(EXTRACTED MATERIAL)

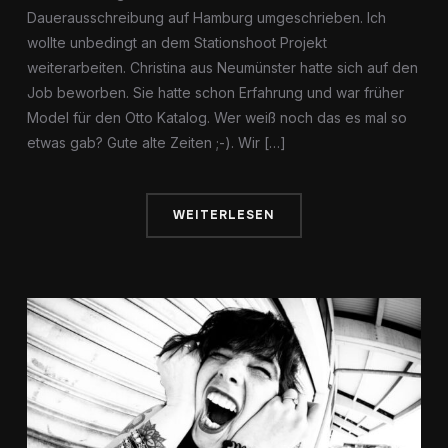
Dauerausschreibung auf Hamburg umgeschrieben. Ich
wollte unbedingt an dem Stationshoot Projekt
weiterarbeiten. Christina aus Neumünster hatte sich auf den
Job beworben. Sie hatte schon Erfahrung und war früher
Model für den Otto Katalog. Wer weiß noch das es mal so
etwas gab? Gute alte Zeiten ;-). Wir […]
WEITERLESEN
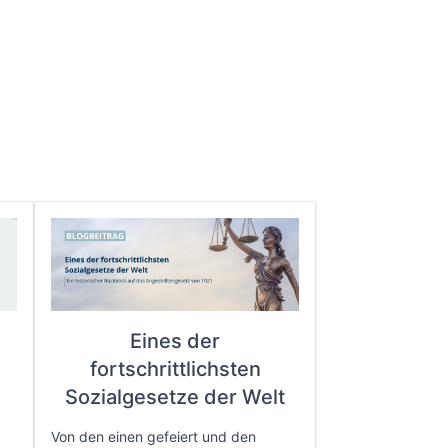
Eines der
fortschrittlichsten
e
Sozialgesetze der Welt
Von den einen gefeiert und den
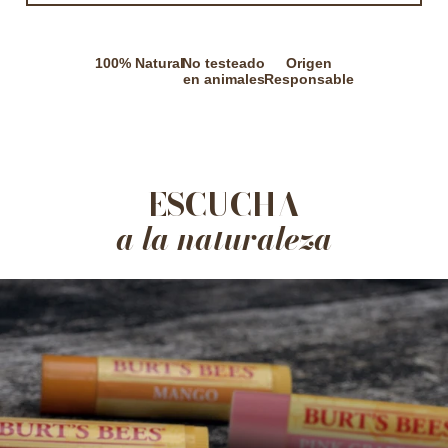
100% Natural
No testeado
Origen
en animales
Responsable
ESCUCHA
a la naturaleza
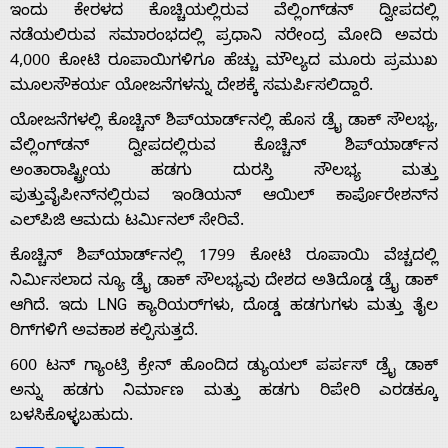
ಇಂದು ಕೇರಳದ ಕೊಚ್ಚಿಯಲ್ಲಿರುವ ವೆಲ್ಲಿಂಗ್‌ಡನ್ ದ್ವೀಪದಲ್ಲಿ
ನಡೆಯಲಿರುವ ಸಮಾರಂಭದಲ್ಲಿ ಪ್ರಧಾನಿ ನರೇಂದ್ರ ಮೋದಿ ಅವರು
4,000 ಕೋಟಿ ರೂಪಾಯಿಗಳಿಗೂ ಹೆಚ್ಚು ಮೌಲ್ಯದ ಮೂರು ಪ್ರಮುಖ
ಮೂಲಸೌಕರ್ಯ ಯೋಜನೆಗಳನ್ನು ದೇಶಕ್ಕೆ ಸಮರ್ಪಿಸಲಿದ್ದಾರೆ.
Home
ಯೋಜನೆಗಳಲ್ಲಿ ಕೊಚ್ಚಿನ್ ಶಿಪ್‌ಯಾರ್ಡ್‌ನಲ್ಲಿ ಹೊಸ ಡ್ರೈ ಡಾಕ್ ಸೌಲಭ್ಯ,
ವೆಲ್ಲಿಂಗ್‌ಡನ್ ದ್ವೀಪದಲ್ಲಿರುವ ಕೊಚ್ಚಿನ್ ಶಿಪ್‌ಯಾರ್ಡ್‌ನ
About
ಅಂತಾರಾಷ್ಟ್ರೀಯ ಹಡಗು ದುರಸ್ತಿ ಸೌಲಭ್ಯ ಮತ್ತು
ಪುತ್ತುವೈಪೀನ್‌ನಲ್ಲಿರುವ ಇಂಡಿಯನ್ ಆಯಿಲ್ ಕಾರ್ಪೊರೇಶನ್‌ನ
ಎಲ್‌ಪಿಜಿ ಆಮದು ಟರ್ಮಿನಲ್ ಸೇರಿವೆ.
Us
ಕೊಚ್ಚಿನ್ ಶಿಪ್‌ಯಾರ್ಡ್‌ನಲ್ಲಿ 1799 ಕೋಟಿ ರೂಪಾಯಿ ವೆಚ್ಚದಲ್ಲಿ
ನಿರ್ಮಿಸಲಾದ ನ್ಯೂ ಡ್ರೈ ಡಾಕ್ ಸೌಲಭ್ಯವು ದೇಶದ ಅತಿದೊಡ್ಡ ಡ್ರೈ ಡಾಕ್
Advertise
ಆಗಿದೆ. ಇದು LNG ಕ್ಯಾರಿಯರ್‌ಗಳು, ದೊಡ್ಡ ಹಡಗುಗಳು ಮತ್ತು ತೈಲ
ರಿಗ್‌ಗಳಿಗೆ ಅವಕಾಶ ಕಲ್ಪಿಸುತ್ತದೆ.
With
600 ಟನ್ ಗ್ಯಾಂಟ್ರಿ ಕ್ರೇನ್ ಹೊಂದಿದ ಡ್ಯುಯಲ್ ಪರ್ಪಸ್ ಡ್ರೈ ಡಾಕ್
ಅನ್ನು ಹಡಗು ನಿರ್ಮಾಣ ಮತ್ತು ಹಡಗು ರಿಪೇರಿ ಎರಡಕ್ಕೂ
s
ಬಳಸಿಕೊಳ್ಳಬಹುದು.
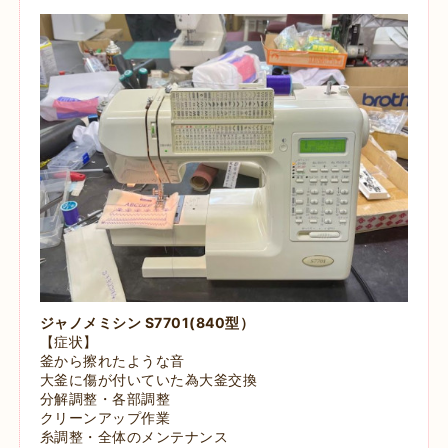
ジャノメミシン S7701(840型）
【症状】
釜から擦れたような音
大釜に傷が付いていた為大釜交換
分解調整・各部調整
クリーンアップ作業
糸調整・全体のメンテナンス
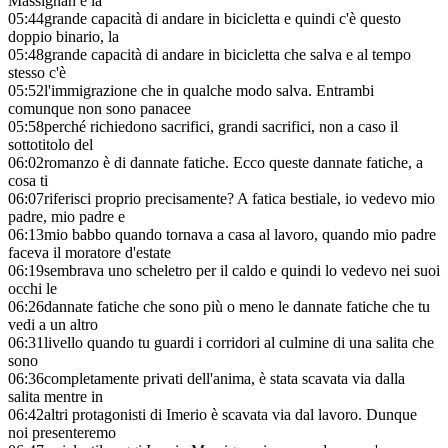
Massignan è la
05:44
grande capacità di andare in bicicletta e quindi c'è questo
doppio binario, la
05:48
grande capacità di andare in bicicletta che salva e al tempo
stesso c'è
05:52
l'immigrazione che in qualche modo salva. Entrambi
comunque non sono panacee
05:58
perché richiedono sacrifici, grandi sacrifici, non a caso il
sottotitolo del
06:02
romanzo è di dannate fatiche. Ecco queste dannate fatiche, a
cosa ti
06:07
riferisci proprio precisamente? A fatica bestiale, io vedevo mio
padre, mio padre e
06:13
mio babbo quando tornava a casa al lavoro, quando mio padre
faceva il moratore d'estate
06:19
sembrava uno scheletro per il caldo e quindi lo vedevo nei suoi
occhi le
06:26
dannate fatiche che sono più o meno le dannate fatiche che tu
vedi a un altro
06:31
livello quando tu guardi i corridori al culmine di una salita che
sono
06:36
completamente privati dell'anima, è stata scavata via dalla
salita mentre in
06:42
altri protagonisti di Imerio è scavata via dal lavoro. Dunque
noi presenteremo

(End EXTRACTED MATERIAL)

= WHAT TO DO =
Please print the records above once more, word for word, omitting all pictures.

= REPLY =
Dauerausschreibung auf Hamburg umgeschrieben. Ich
wollte unbedingt an dem Stationshoot Projekt
weiterarbeiten. Christina aus Neumünster hatte sich auf den
Job beworben. Sie hatte schon Erfahrung und war früher
Model für den Otto Katalog. Wer weiß noch das es mal so
etwas gab? Gute alte Zeiten ;-). Wir […]
WEITERLESEN
Eines der
fortschrittlichsten
e
Sozialgesetze der Welt
Von den einen gefeiert und den
100% Natural
No testeado
Origen
en animales
Responsable
ESCUCHA
a la naturaleza
ಇಂದು ಕೇರಳದ ಕೊಚ್ಚಿಯಲ್ಲಿರುವ ವೆಲ್ಲಿಂಗ್‌ಡನ್ ದ್ವೀಪದಲ್ಲಿ
ನಡೆಯಲಿರುವ ಸಮಾರಂಭದಲ್ಲಿ ಪ್ರಧಾನಿ ನರೇಂದ್ರ ಮೋದಿ ಅವರು
4,000 ಕೋಟಿ ರೂಪಾಯಿಗಳಿಗೂ ಹೆಚ್ಚು ಮೌಲ್ಯದ ಮೂರು ಪ್ರಮುಖ
ಮೂಲಸೌಕರ್ಯ ಯೋಜನೆಗಳನ್ನು ದೇಶಕ್ಕೆ ಸಮರ್ಪಿಸಲಿದ್ದಾರೆ.
Home
ಯೋಜನೆಗಳಲ್ಲಿ ಕೊಚ್ಚಿನ್ ಶಿಪ್‌ಯಾರ್ಡ್‌ನಲ್ಲಿ ಹೊಸ ಡ್ರೈ ಡಾಕ್ ಸೌಲಭ್ಯ,
ವೆಲ್ಲಿಂಗ್‌ಡನ್ ದ್ವೀಪದಲ್ಲಿರುವ ಕೊಚ್ಚಿನ್ ಶಿಪ್‌ಯಾರ್ಡ್‌ನ
About
ಅಂತಾರಾಷ್ಟ್ರೀಯ ಹಡಗು ದುರಸ್ತಿ ಸೌಲಭ್ಯ ಮತ್ತು
ಪುತ್ತುವೈಪೀನ್‌ನಲ್ಲಿರುವ ಇಂಡಿಯನ್ ಆಯಿಲ್ ಕಾರ್ಪೊರೇಶನ್‌ನ
ಎಲ್‌ಪಿಜಿ ಆಮದು ಟರ್ಮಿನಲ್ ಸೇರಿವೆ.
Us
ಕೊಚ್ಚಿನ್ ಶಿಪ್‌ಯಾರ್ಡ್‌ನಲ್ಲಿ 1799 ಕೋಟಿ ರೂಪಾಯಿ ವೆಚ್ಚದಲ್ಲಿ
ನಿರ್ಮಿಸಲಾದ ನ್ಯೂ ಡ್ರೈ ಡಾಕ್ ಸೌಲಭ್ಯವು ದೇಶದ ಅತಿದೊಡ್ಡ ಡ್ರೈ ಡಾಕ್
Advertise
ಆಗಿದೆ. ಇದು LNG ಕ್ಯಾರಿಯರ್‌ಗಳು, ದೊಡ್ಡ ಹಡಗುಗಳು ಮತ್ತು ತೈಲ
ರಿಗ್‌ಗಳಿಗೆ ಅವಕಾಶ ಕಲ್ಪಿಸುತ್ತದೆ.
With
600 ಟನ್ ಗ್ಯಾಂಟ್ರಿ ಕ್ರೇನ್ ಹೊಂದಿದ ಡ್ಯುಯಲ್ ಪರ್ಪಸ್ ಡ್ರೈ ಡಾಕ್
ಅನ್ನು ಹಡಗು ನಿರ್ಮಾಣ ಮತ್ತು ಹಡಗು ರಿಪೇರಿ ಎರಡಕ್ಕೂ
s
ಬಳಸಿಕೊಳ್ಳಬಹುದು.
ジャノメミシン S7701(840型）
【症状】
釜から擦れたような音
大釜に傷が付いていた為大釜交換
分解調整・各部調整
クリーンアップ作業
糸調整・全体のメンテナンス
Massignan è la
05:44
grande capacità di andare in bicicletta e quindi c'è questo
doppio binario, la
05:48
grande capacità di andare in bicicletta che salva e al tempo
stesso c'è
05:52
l'immigrazione che in qualche modo salva. Entrambi
comunque non sono panacee
05:58
perché richiedono sacrifici, grandi sacrifici, non a caso il
sottotitolo del
06:02
romanzo è di dannate fatiche. Ecco queste dannate fatiche, a
cosa ti
06:07
riferisci proprio precisamente? A fatica bestiale, io vedevo mio
padre, mio padre e
06:13
mio babbo quando tornava a casa al lavoro, quando mio padre
faceva il moratore d'estate
06:19
sembrava uno scheletro per il caldo e quindi lo vedevo nei suoi
occhi le
06:26
dannate fatiche che sono più o meno le dannate fatiche che tu
vedi a un altro
06:31
livello quando tu guardi i corridori al culmine di una salita che
sono
06:36
completamente privati dell'anima, è stata scavata via dalla
salita mentre in
06:42
altri protagonisti di Imerio è scavata via dal lavoro. Dunque
noi presenteremo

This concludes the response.